Senior Americans form one third of sufferers of chronic hearing loss. Amost twenty five to forty percent of those above 60 years of age are affected with hearing loss. Sensor neural conductive and central hearing loss are the types of hearing loss faced by people. There may also be a mixed or fourth type of hearing loss which is a combination of both the sensor neural and conductive hearing loss. Sensorineural hearing loss, the most common, affects roughly 90% of all hearing loss. This loss denotes either cochlear or lesion of the eighth nerve. Audiometry enables doctors to diagnose sensorineural hearing loss quickly and easily. This reveals a considerable hearing loss not followed by the “air-borne gap”, a quality of conductive hearing loss. This implies that air conduction is equal to bone conduction.

Other types of Hearing Loss

Conductive hearing loss is next in importance to hearing loss. It is the second most common after sensor neural hearing loss. Here sound is not transmitted into inner ear and diagnosis is possible only through observations of an “air borne gap” on audiometry, This shows that hearing is much better when sound is transmitted while bypassing the middle ear ossicular chain. Besides, the air borne gap should be a minimum of ten decibels in strength.

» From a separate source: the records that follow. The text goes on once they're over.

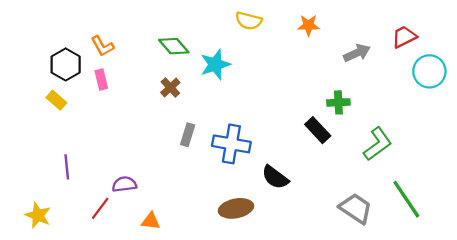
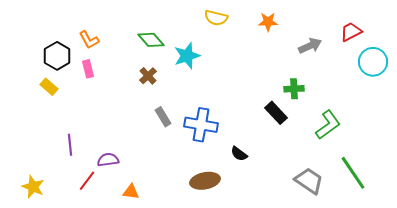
gray rectangle: (188, 135) -> (163, 117), turned -48
purple line: (67, 167) -> (70, 145), moved
black semicircle: (275, 177) -> (239, 154), size x0.7

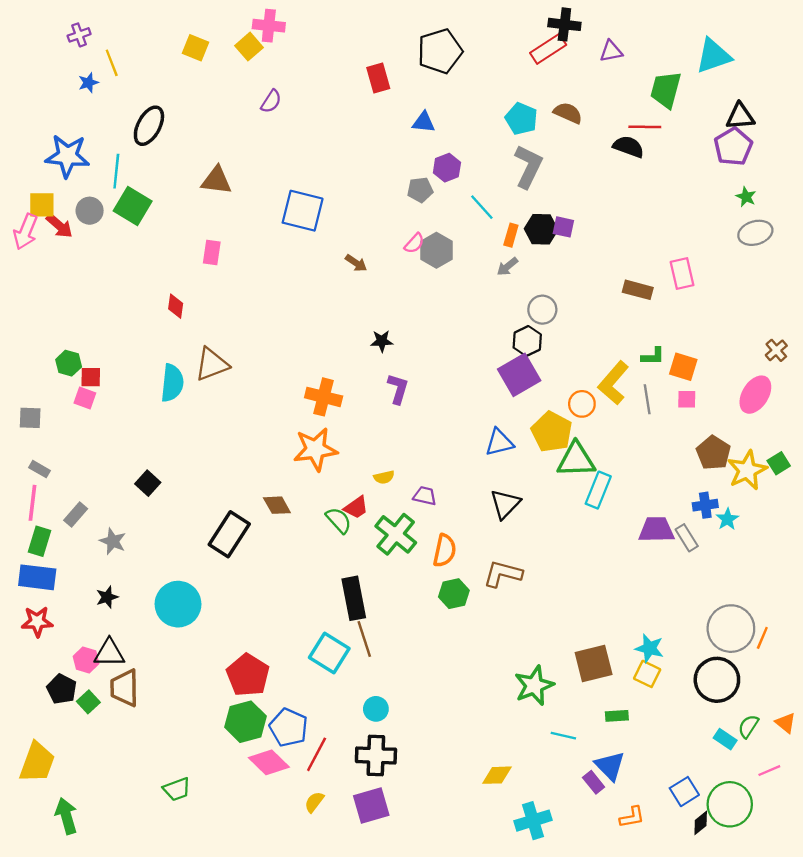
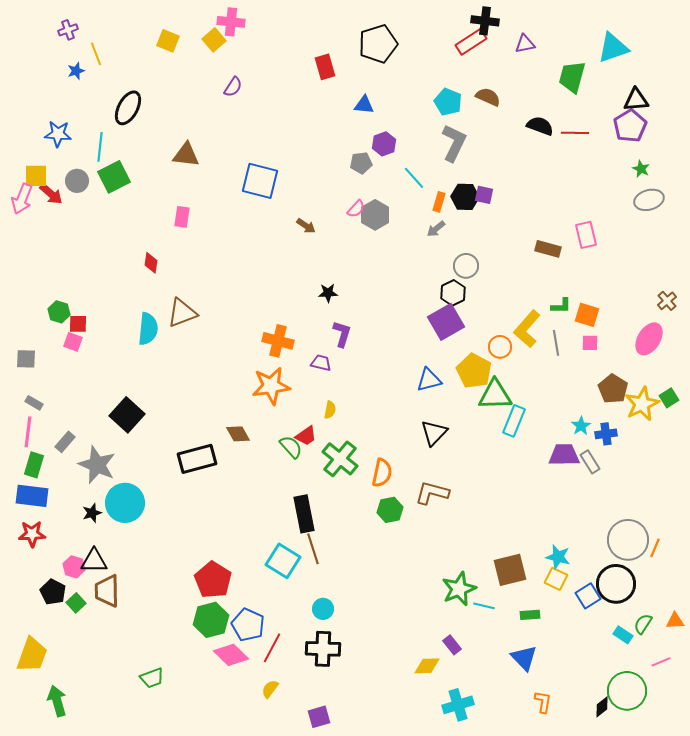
red line: (645, 127) -> (575, 133), moved
blue star: (67, 156) -> (58, 134), size x0.7
green square: (133, 206) -> (114, 177), turned 32
yellow semicircle: (384, 477) -> (330, 410), turned -66
black square: (148, 483) -> (127, 415), size x1.6
purple trapezoid: (425, 496) -> (321, 363), moved
cyan star: (727, 519) -> (581, 426), moved
black rectangle: (229, 534) -> (197, 459), turned 42
gray star: (113, 541) -> (97, 465), size x1.6
cyan circle: (178, 604) -> (125, 503), moved
orange triangle: (786, 723) -> (675, 621), turned -42
cyan line: (563, 736) -> (484, 606), moved
purple rectangle: (594, 782) -> (452, 645), moved
blue square: (684, 792) -> (588, 596), moved
purple square: (371, 805) -> (319, 717), moved, size x0.7
orange L-shape: (632, 817) -> (543, 702), turned -70

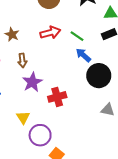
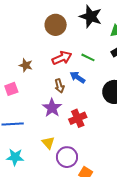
blue arrow: (83, 55) -> (78, 77), moved
brown arrow: (22, 60) -> (59, 86), moved

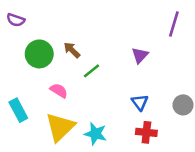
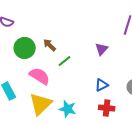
pink semicircle: (59, 91) -> (40, 76), size x1.5
blue triangle: (140, 102) -> (102, 85), turned 40

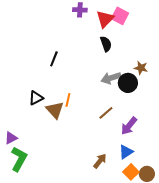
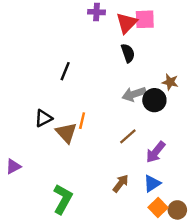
pink square: (120, 16) -> (145, 19), turned -30
green L-shape: (19, 159) -> (63, 199), moved
brown arrow: (100, 161) -> (121, 183), moved

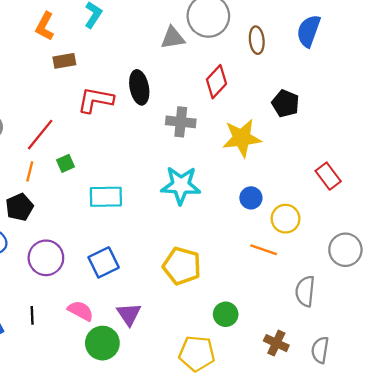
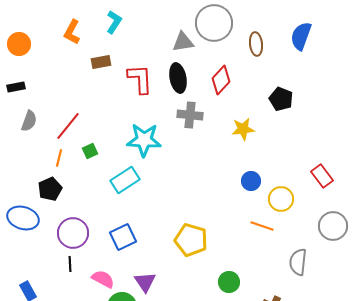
brown rectangle: (64, 61) -> (101, 62), moved
black ellipse: (139, 87) -> (178, 78), moved
red L-shape: (95, 100) -> (140, 79), moved, turned 76
yellow star: (242, 138) -> (243, 129), size x0.7
red rectangle: (328, 176) -> (322, 176), moved
cyan star: (181, 185) -> (144, 140), moved
cyan rectangle: (106, 197) -> (125, 180), turned -32
black line: (32, 315) -> (70, 264), moved

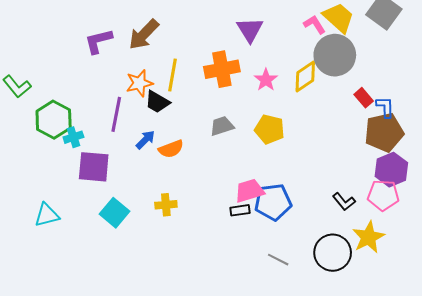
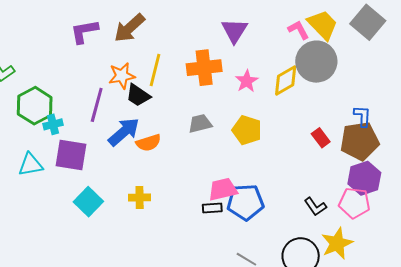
red rectangle: (364, 98) -> (321, 138), moved
blue arrow: (145, 140) -> (124, 132), size x1.6
cyan triangle: (47, 215) -> (31, 165), moved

Central deafness is the third type of hearing loss, rare in comparison with conductive and sensor neural hearing loss. Recent studies show that central components are more seen more than previous anticipation. Patients, in general have poor scores in speech reception threshold or world recognition scores. Patients of this type of hearing loss usually experience inconsistent auditory behavior, resulting in wrong diagnosis as functional or phychogenic hearing disturbances.

Mixed hearing loss is the last type. Here conductive hearing loss combines with sensor neural hearing loss because of damage to the outer or middle ear and the inner ear or auditory nerve. Different types of hearing loss require treatment according to the different causes and severity of the condition. A few may be treated through medicine while others may need hearing aids as in the case of permanent hearing loss.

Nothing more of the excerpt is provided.